Incidentally, I'm also a tad sceptical that the BBC is an uncritical cheerleader for Russia's principal party of the far Right. I'd be interested to know the supporting evidence.


This has all been remarkably reminiscent of the Red Army invasion of Georgia in 1921 when the Bolsheviks exploited ethnic tension in the country to overthrow Noe Zhordania's democratic socialist government and forcibly incorporate Georgia into the nascent Soviet Union. IIRC The Georgian Social Democrats had won free and fair elections with about 80% of the vote. People like Ramsay Macdonald visited the country and came back full of high praise. The Bolsheviks had signed a treaty recognizing the independence of Georgia, but that didn't stop them invading when the moment was right.

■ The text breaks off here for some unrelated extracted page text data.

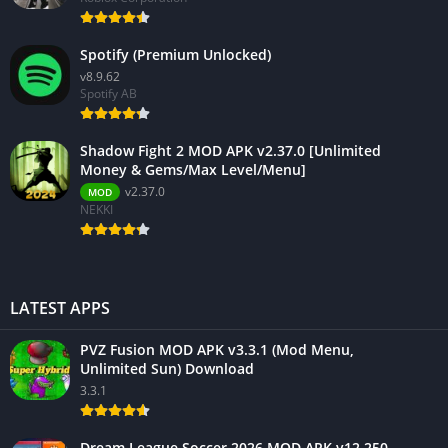
Spotify (Premium Unlocked)
v8.9.62
Spotify AB
Shadow Fight 2 MOD APK v2.37.0 [Unlimited
Money & Gems/Max Level/Menu]
v2.37.0
MOD
NEKKI
LATEST APPS
PVZ Fusion MOD APK v3.3.1 (Mod Menu,
Unlimited Sun) Download
3.3.1
Dream League Soccer 2026 MOD APK v12.250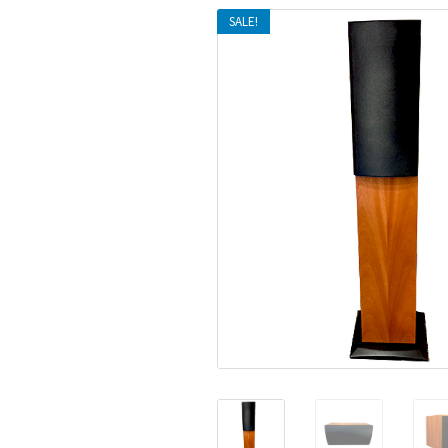
SALE!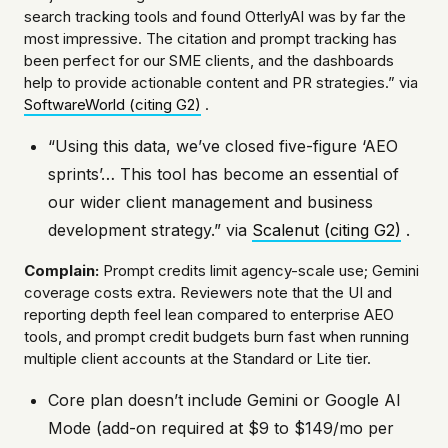
search tracking tools and found OtterlyAI was by far the
most impressive. The citation and prompt tracking has
been perfect for our SME clients, and the dashboards
help to provide actionable content and PR strategies.” via
SoftwareWorld (citing G2)
.
“Using this data, we’ve closed five-figure ‘AEO
sprints’… This tool has become an essential of
our wider client management and business
development strategy.” via
Scalenut (citing G2)
.
Complain:
Prompt credits limit agency-scale use; Gemini
coverage costs extra. Reviewers note that the UI and
reporting depth feel lean compared to enterprise AEO
tools, and prompt credit budgets burn fast when running
multiple client accounts at the Standard or Lite tier.
Core plan doesn’t include Gemini or Google AI
Mode (add-on required at $9 to $149/mo per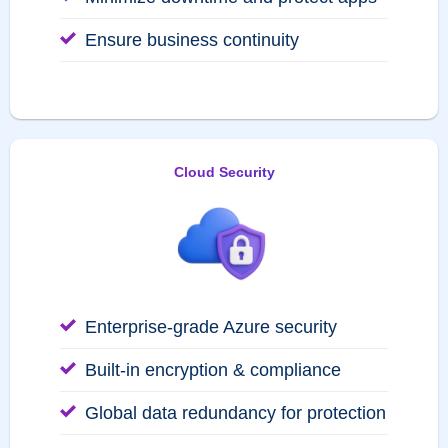
Ensure business continuity
Cloud Security
Enterprise-grade Azure security
Built-in encryption & compliance
Global data redundancy for protection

Of course, Zhordania was overthrown and has since effectively been airbrushed from history, while the imperialists Lenin and Trotsky are still heroes to sections of the Left (most of them got cold feet about Stalin).

Ronnie the Rabbit

We all know where Lindsay would have been in 1938 - cheering Neville Chamberlein and saying the fate of a remote nation is no concern of ours - in 1938 of course it was Czechoslovakia.

Will the Ukraine be Poland?

For a committed anti-facist he makes strange reading.


Mr Lindsay says: "Just as Telegraph readers have never really bought into the theory that a country with neither a European language nor a Christian majority is somehow part of the West at all, never mind the West's front line, . .."

Countries without European languages or Christian majorities at the frontiers of the West? I think most people in Finland and Hungary would be offended by your claim that they are not part of the West.


I see Lindsay's post is the usual cut-and-paste collage.

Compare his description of Harry's Place above with the ones here, here, here and the second comment here.

Perhaps "David Lindsay" is merely a computer program that's designed to reshuffle the same relatively limited number of core paragraphs over and over again - which would explain the high level of repetition, the prolixity and the incoherence.

Hasan Prishtina

Here is the proof that Kosovo was still an autonomous province in 1990:

Proof? Since Kosova was under martial law at the time, this 'proof' is entirely fictional.

As for NATO's peacekeeping abilities, perhaps 18 March 2008 is rather more relevant and topical.